Henry Palairet

Personal information
- Full name: Henry Hamilton Palairet
- Born: 8 January 1845 Bradford-on-Avon, Wiltshire, England
- Died: 20 March 1923 (aged 78) Cattistock, Dorset, England
- Role: Wicket-keeper
- Relations: Lionel Palairet (son); Richard Palairet (son);

Domestic team information
- 1868–1869: MCC

Career statistics
| Competition | First-class |
| Matches | 2 |
| Runs scored | 28 |
| Batting average | 9.33 |
| 100s/50s | 0/0 |
| Top score | 14* |
| Catches/stumpings | 2/0 |
- Source: Cricinfo, 7 May 2021

= Henry Palairet =

English cricketer and archer

Henry Hamilton Palairet (8 January 1845 – 20 March 1923) was an English first-class cricketer and archer.

The son of Septimus Henry Palairet, he was born at Bradford-on-Avon in January 1845. He was educated at Eton College, before going up to Exeter College, Oxford. Though he did not play cricket for Oxford University Cricket Club, he did play for Exeter College as a wicket-keeper. At Oxford he was a member of the Exeter College Boat Club and trialled as an eighth rower for the 1865 Boat Race, but did not make the final team. He played first-class cricket for the Marylebone Cricket Club in 1868 and 1869, playing two matches against Lancashire and Hampshire, scoring 28 runs with a highest score of 14 not out.
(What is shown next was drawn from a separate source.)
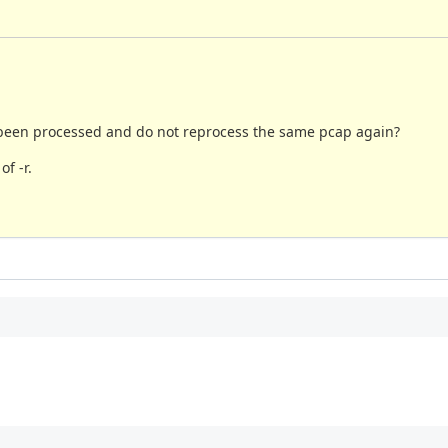
ad been processed and do not reprocess the same pcap again?
f -r.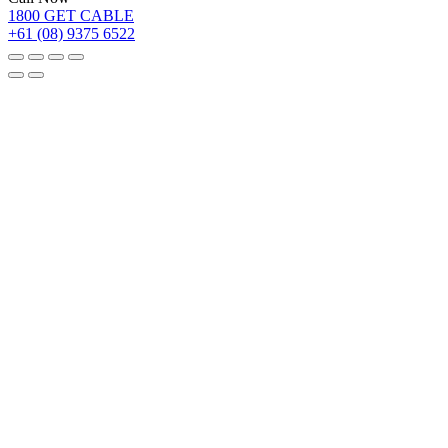
1800 GET CABLE
+61 (08) 9375 6522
His interests in cricket extended to Somerset County Cricket Club, where for many years he served on the club committee, often chairing club meetings.

Palairet excelled as an archer, winning the English Archery Championships five times in 1876, 1878 and three years running from 1880 to 1882. He also won the John O'Gaunts competition on five occasions. Palairet was also secretary to the archery committee at the All England Club. He settled at Cattistock in Dorset in 1873 and was a member of the local Conservative Party, in addition to being a judge in the Court of Assizes at Bath, Somerset. He married Elizabeth Ann Bigg in 1869, with the couple having five children. Among those were the cricketers Lionel Palairet and Richard Palairet. Palairet died at Cattistock in March 1923. His brother was the British Army general Charles Palairet.